The legislation now heads to the full council, which will take it up on September 26—or sooner, if Herbold and council president Debora Juarez decide to amend council rules to push it through faster.

Substantively, the bill is more or less the same as a version the council narrowly rejected, with Lewis casting the deciding vote, in June; that is, it criminalizes public drug use and simple drug possession at the local level, mostly aligning the city’s law with state legislation that made public drug use and simple possession gross misdemeanors earlier this year. (Unlike state law, the city bill exempts cannabis.)

The newest version, which includes pages of new “whereas” clauses describing the fentanyl addiction crisis and stipulating that the city does not want another drug war, says police should show a preference for diversion to treatment and other programs when deciding whether to book people for drug use or possession.

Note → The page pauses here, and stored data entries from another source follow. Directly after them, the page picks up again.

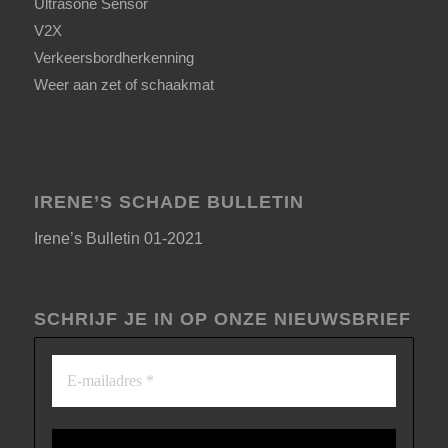
Ultrasone Sensor
V2X
Verkeersbordherkenning
Weer aan zet of schaakmat
IRENE’S SCHADE BULLETIN
Irene’s Bulletin 01-2021
SCHRIJF JE IN OP ONZE NIEUWSBRIEF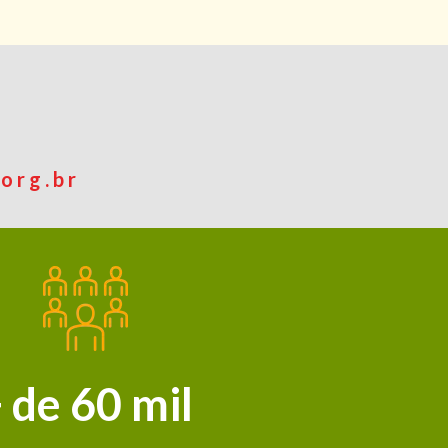
org.br
 de 60 mil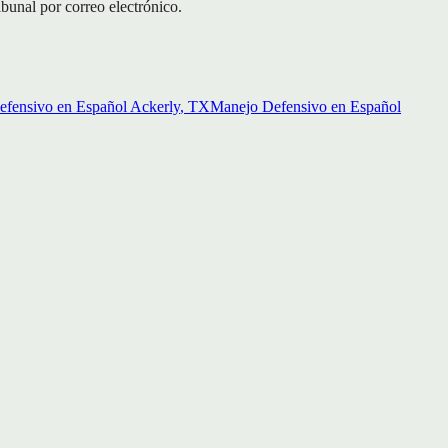
ibunal por correo electrónico.
fensivo en Español
Ackerly
, TX
Manejo Defensivo en Español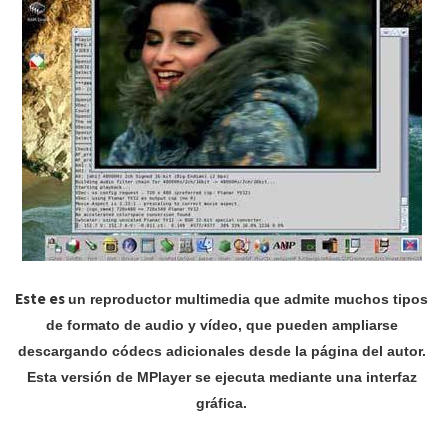
Este es
un reproductor multimedia que admite muchos tipos
de formato de audio y vídeo, que pueden ampliarse
descargando códecs adicionales desde la página del autor.
Esta versión de MPlayer se ejecuta mediante una interfaz
gráfica.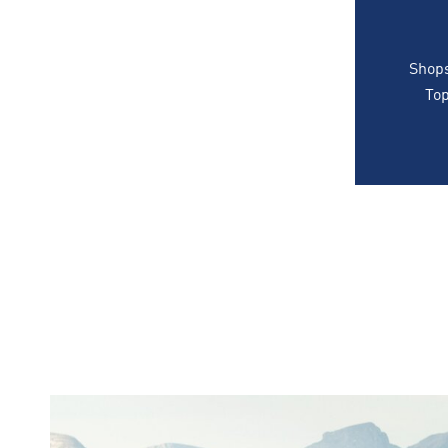
Shops
Top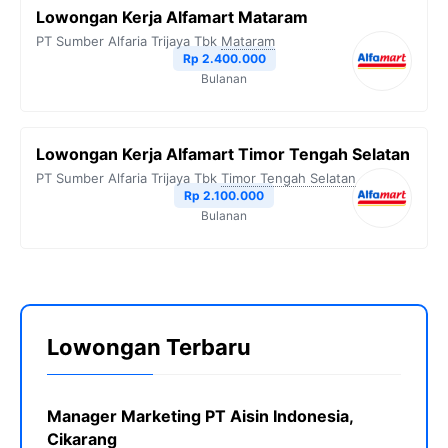
Lowongan Kerja Alfamart Mataram
PT Sumber Alfaria Trijaya Tbk
Mataram
Rp 2.400.000
Bulanan
Lowongan Kerja Alfamart Timor Tengah Selatan
PT Sumber Alfaria Trijaya Tbk
Timor Tengah Selatan
Rp 2.100.000
Bulanan
Lowongan Terbaru
Manager Marketing PT Aisin Indonesia,
Cikarang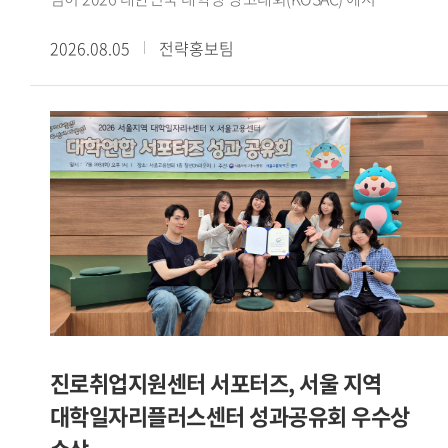
코삭챌린저상을 수상했다.대한민국 대학생 광고대회(KOSAC)
2026.08.05
전략홍보팀
는 문화체육관광부가 주최하고 한국광고총연합회가 주관하는
전국 규모의 대학생 광고 공모전이다. 매년 전국 대학생들이
지도교수와 함께 주제에 맞는 광고 캠페인 기획서를 제작해
경쟁한다.삼성화재의 후원으로 열린 이번 대회는 2030세대의
일상에 보험을 더하다 를 주제로 진행됐다. 광미사팀은
수업에서 수행한 팀 프로젝트를 발전시켜 공모전에
출품했으며, 보험 시장이 꾸준히 성장하는 가운데 2030세대의
신규 가입은 감소하고 있다는 점에 주목해 캠페인 전략을
설계했다.광미사팀은 이를 바탕으로 같이, 일상이 되다 라는
캠페인 콘셉트를 제시했다. 보험을 어렵고 복잡하게 인식하는
2030세대가 보다 친근하게 접근할 수 있도록 AI 진단 테스트와
오피스어택 등 사회초년생의 일상과 생활 동선을 반영한
구체적인 실행안을 구성했다.광미사팀은 강민서(팀장 GBT 22),
진로취업지원센터 서포터즈, 서울 지역
이정민(독일어통번역 23), 유승원(철학 24), 윤혜령
대학일자리플러스센터 성과공유회 우수상
(이탈리아어통번역 21) 학생으로 구성됐다. 서로 다른 전공의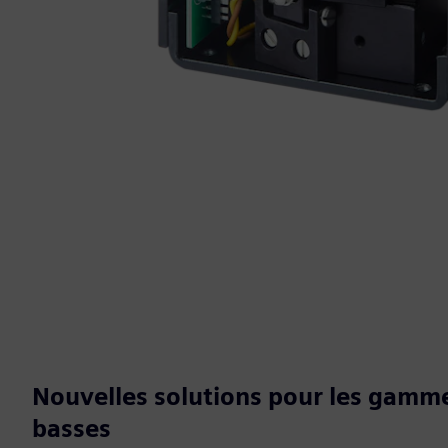
Nouvelles solutions pour les gamm
basses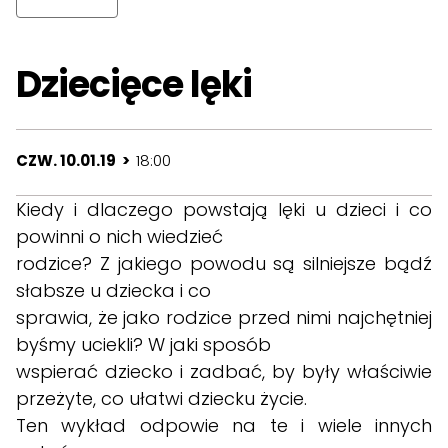
Dziecięce lęki
CZW. 10.01.19 >
18:00
Kiedy i dlaczego powstają lęki u dzieci i co
powinni o nich wiedzieć
rodzice? Z jakiego powodu są silniejsze bądź
słabsze u dziecka i co
sprawia, że jako rodzice przed nimi najchętniej
byśmy uciekli? W jaki sposób
wspierać dziecko i zadbać, by były właściwie
przeżyte, co ułatwi dziecku życie.
Ten wykład odpowie na te i wiele innych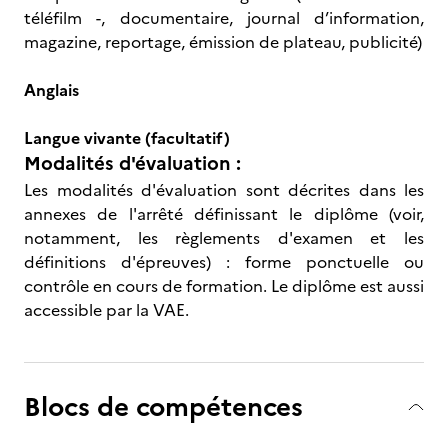
téléfilm -, documentaire, journal d’information,
magazine, reportage, émission de plateau, publicité)
Anglais
Langue vivante (facultatif)
Modalités d'évaluation :
Les modalités d'évaluation sont décrites dans les
annexes de l'arrêté définissant le diplôme (voir,
notamment, les règlements d'examen et les
définitions d'épreuves) : forme ponctuelle ou
contrôle en cours de formation. Le diplôme est aussi
accessible par la VAE.
Blocs de compétences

The new reference to diversion mirrors the new state law, which says that police are “encouraged to offer a referral” to treatment or  diversion programs “in lieu of arrest.”

Proponents of the bill, including Lewis, called this new clause a substantive change that helped transform the bill into a “balanced” piece of legislation. “What we’re really focusing on here is how to take full advantage of our provider community and the resources that they bring to to the forefront to facilitate warm handoffs from law enforcement” into programs like LEAD (Let Everyone Advance With Dignity), a successful pre-arrest diversion program, Lewis said. The state law adopted earlier this year also encourages LEAD referrals, mentioning the program by name 36 times.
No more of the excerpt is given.